Alisha felt the heat rise in her chest, a familiar, toxic burn of fury. It wasn't just the infidelity but the audacity too. The sheer, unadulterated disrespect of a woman who was currently wearing the spoils of Alisha’s empire while soft-launching her husband to the world. Kyle couldn't leave yet because his name was still woven into the fabric of her billions, but Charlie was clearly done waiting in the shadows.
The heavy double doors of the conference room swung open.
Manon marched in first, looking like she had just stepped off a Parisian runway. She was wearing a monochromatic cream ensemble: a sheer organza blouse with dramatic billowed sleeves and high-waisted wide-leg trousers that flowed like liquid as she walked. Her neck was draped in layers of heavy gold chains, and her oversized sunglasses were pushed up into her sleek blonde bob.
Following close behind was Mina, the sharp contrast to Manon’s ethereal vibe. Mina was in a power suit that meant death for whoever was on the receiving end of her litigation.
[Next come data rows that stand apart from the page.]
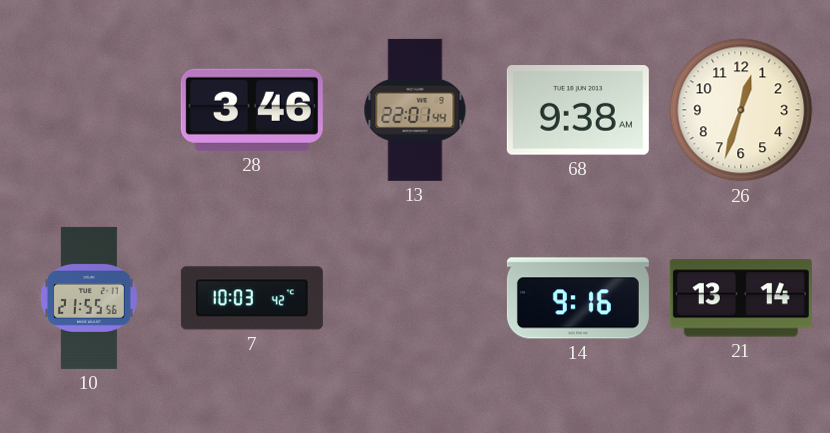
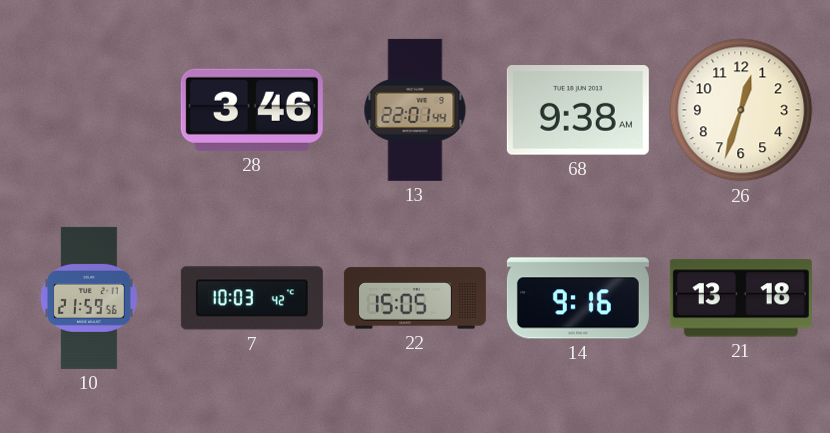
10: 21:55 -> 21:59
22: none -> 15:05
21: 13:14 -> 13:18
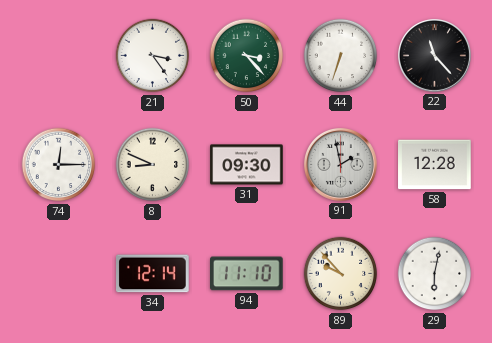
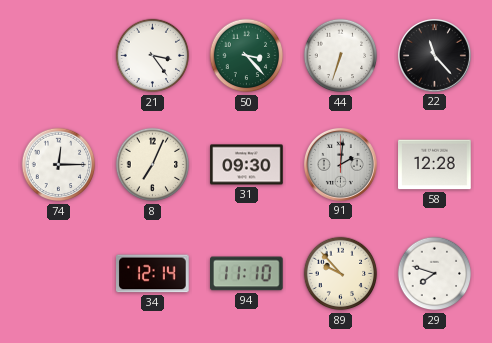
8: 8:49 -> 7:04
91: 1:58 -> 2:01
29: 6:02 -> 7:48
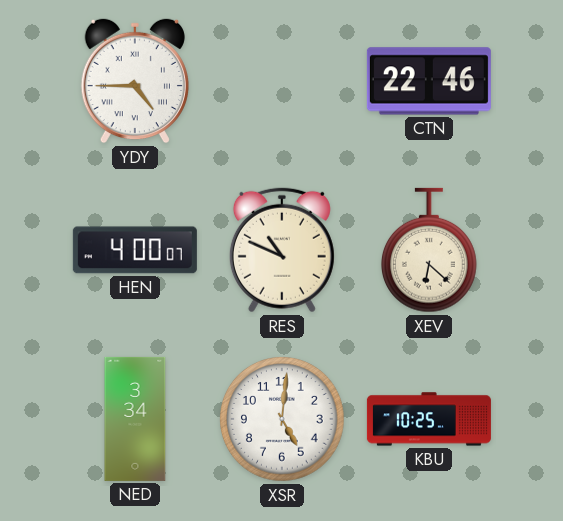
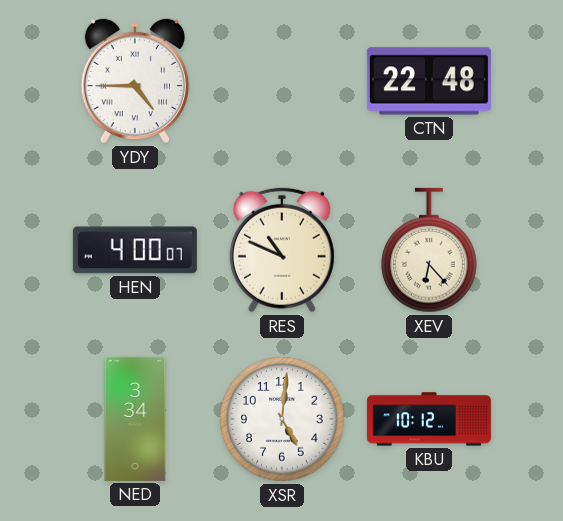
CTN: 22:46 -> 22:48
XEV: 6:22 -> 6:23
KBU: 10:25 -> 10:12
It was a deep emerald green velvet, the trousers hitting perfectly at the ankle to show off her black pointed-toe heels. Her hair was pulled back into a bun so tight it looked painful, and her eyes were already narrowed at the phone in Alisha’s hand.
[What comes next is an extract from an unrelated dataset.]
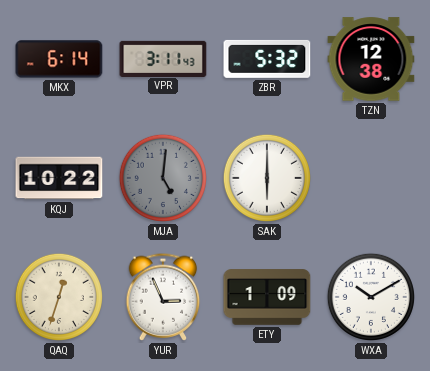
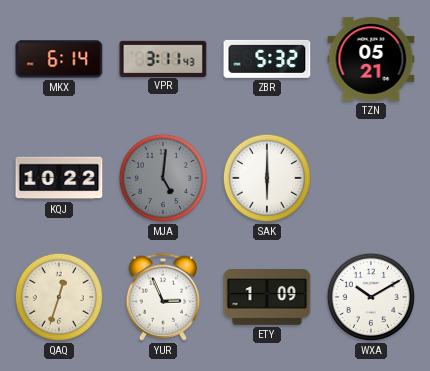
TZN: 12:38 -> 05:21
"That little bottom-feeder," Manon snapped, slamming her latte down on the table. "I saw it. The watch? Really? It’s so cliché it makes me want to vomit. She has the aesthetic taste of a suburban mall."
Mina pulled out a chair and sat down, her movements precise. "The optics are messy, Lish. The blogs are already picking it up. They’re calling it the 'Black Corp Breakdown.' We need to control the narrative before the board starts asking why the CEO’s husband is leaving his shoes at a B-list influencer’s apartment who also happens to be his secretary."
"I want to break her fingers," Alisha muttered, her grip tightening on her phone. "I want to take that watch back and melt it down."
"Don't waste the energy on the girl," Manon said, leaning over to tuck a stray hair behind Alisha’s ear. "She’s a symptom, not the disease. You look too good today to be crying over a man who lets a girl like that take photos of his shoes. Look at this fit, Alisha. You look like you could buy and sell the entire zip code. Told you I’ll make you look like vengeance on heels, didn’t I? Don't let her make you feel small."
Alisha looked at her two friends. Manon, with her fiery protective streak and eye for the spectacular; and Mina, the cold, calculating mind that kept her empire safe. For a moment, the anger receded, replaced by a surge of genuine warmth. She had been through hell with Kyle for the last year, living a lie while she figured out how to untangle him from her life, but these two had never wavered.
"I don't know what I’d do without you two," Alisha said softly.
Mina reached over and squeezed her hand, her expression softening for just a second before the lawyer came back out. "You’d be fine, but you’d have a lot more legal fees and much worse clothes."
Alisha laughed, a sharp, genuine sound. She stood up and turned to Mina, the fire in her eyes shifting from blind rage to cold, calculated intent.
"Mina, I’m done being patient," Alisha said, her voice hard. "I don’t care about the 'delicate' nature of the transition anymore. Fasten the process. I want the asset restructuring moved up. Every trust, every offshore account, every single piece of property he thinks he has a claim to—I want him locked out by the end of the week."
Mina nodded, already typing on her tablet. "If we move that fast, he’ll get the notifications from the bank by Friday. He’ll know we’re coming for him."
"Good," Alisha said, picking up her Birkin and heading for the door. "Let him watch the circus with Charlie. It’ll be the only thing he has left to do once I’m finished with him."